Malaya, 1949. After studying law at Cambrige and time spent helping to prosecute Japanese war criminals, Yun Ling Teoh, herself the scarred lone survivor of a brutal Japanese wartime camp, seeks solace among the jungle fringed plantations of Northern Malaya where she grew up as a child. There she discovers Yugiri, the only Japanese garden in Malaya, and its owner and creator, the enigmatic Aritomo, exiled former gardener of the Emperor of Japan. Despite her hatred of the Japanese, Yun Ling seeks to engage Aritomo to create a garden in Kuala Lumpur, in memory of her sister who died in the camp. Aritomo refuses, but agrees to accept Yun Ling as his apprentice 'until the monsoon comes'. Then she can design a garden for herself. As the months pass, Yun Ling finds herself intimately drawn to her sensei and his art while, outside the garden, the threat of murder and kidnapping from the guerrillas of the jungle hinterland increases with each passing day. But the Garden of Evening Mists is also a place of mystery. [amazon]
This is an exquisite novel - elegantly crafted, beautifully written, evocatice.

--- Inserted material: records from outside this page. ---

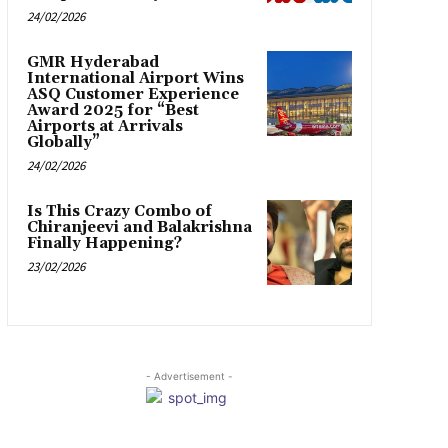
24/02/2026
GMR Hyderabad
International Airport Wins
ASQ Customer Experience
Award 2025 for “Best
Airports at Arrivals
Globally”
24/02/2026
Is This Crazy Combo of
Chiranjeevi and Balakrishna
Finally Happening?
23/02/2026
- Advertisement -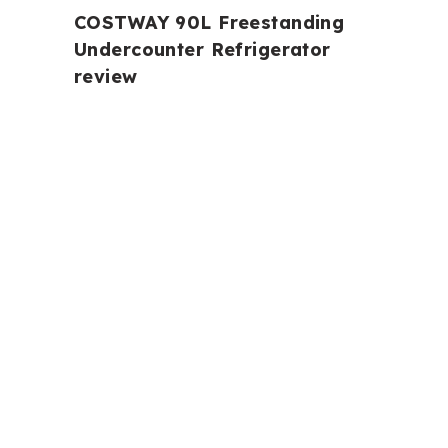
COSTWAY 90L Freestanding
Undercounter Refrigerator
review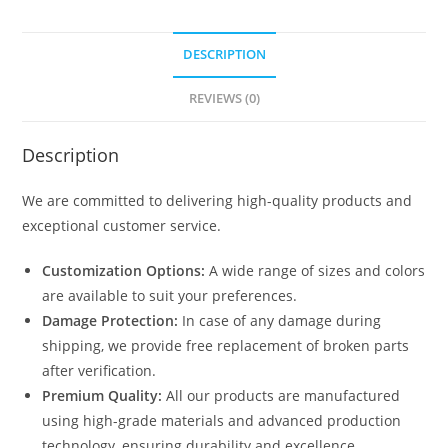
DESCRIPTION
REVIEWS (0)
Description
We are committed to delivering high-quality products and
exceptional customer service.
Customization Options:
A wide range of sizes and colors
are available to suit your preferences.
Damage Protection:
In case of any damage during
shipping, we provide free replacement of broken parts
after verification.
Premium Quality:
All our products are manufactured
using high-grade materials and advanced production
technology, ensuring durability and excellence.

The story unfolds in flashbacks to different times. The pacing is at times very slow but does not drag - instead, I enjoyed the slow pace, the beautiful language and the vivid imagery. I was drawn into the book and it stayed with me for a long time after I finished.
The characterization of the protagonist is criticised by some readers as flat or impersonal. I did not get that feeling - rather, I had the impression of a very restrained and private person who slowly lets us into her mind and her memories.

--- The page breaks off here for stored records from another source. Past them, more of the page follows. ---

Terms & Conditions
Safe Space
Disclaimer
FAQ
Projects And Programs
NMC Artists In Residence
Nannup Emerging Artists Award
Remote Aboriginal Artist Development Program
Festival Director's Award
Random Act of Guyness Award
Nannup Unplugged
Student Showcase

The story is full of dichotomies - memory and forgetting, war/violence and the peace of the garden, trust and betrayal, honor and shame. These contrasts do not feel manufactured but part of a whole that beautifully comes together.
It is a multi cultured novel. Sometimes, the Japanese art themes were a little too dominant for me. Eng still manages to evoke the beauty and attention to detail that is its basis in a way that made me look closer at the details and enjoy the attention. And you need to pay attention in order to understand the slow unveiling of the complex characters and their development, and perceive their past actions and at times, questionable choices.
The ending - for me - did not feel open or unfinished. I think that the main threads were picked up and resolved, and if there are one or two still hanging in the air - such is life. We cannot answer every question, and we do not need to.
I thoroughly enjoyed the book and was left sad but very peaceful.